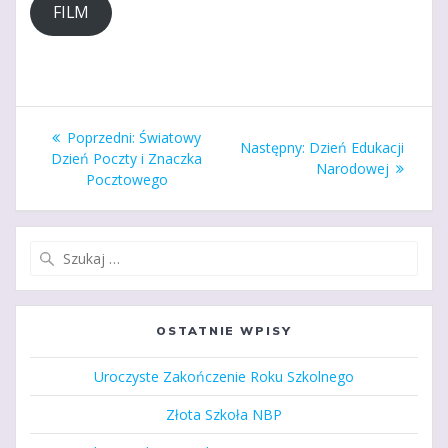
FILM
Nawigacja
Poprzedni
Poprzedni:
Światowy
Następny
Następny:
Dzień Edukacji
wpisu
wpis:
Dzień Poczty i Znaczka
wpis:
Narodowej
Pocztowego
Szukaj:
OSTATNIE WPISY
Uroczyste Zakończenie Roku Szkolnego
Złota Szkoła NBP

+ + +

TASK TO COMPLETE: Produce the entries again, word for word, without any of their pictures.

OUTPUT OF THE TASK:
FILM
Nawigacja
Poprzedni
Poprzedni:
Światowy
Następny
Następny:
Dzień Edukacji
wpisu
wpis:
Dzień Poczty i Znaczka
wpis:
Narodowej
Pocztowego
Szukaj:
OSTATNIE WPISY
Uroczyste Zakończenie Roku Szkolnego
Złota Szkoła NBP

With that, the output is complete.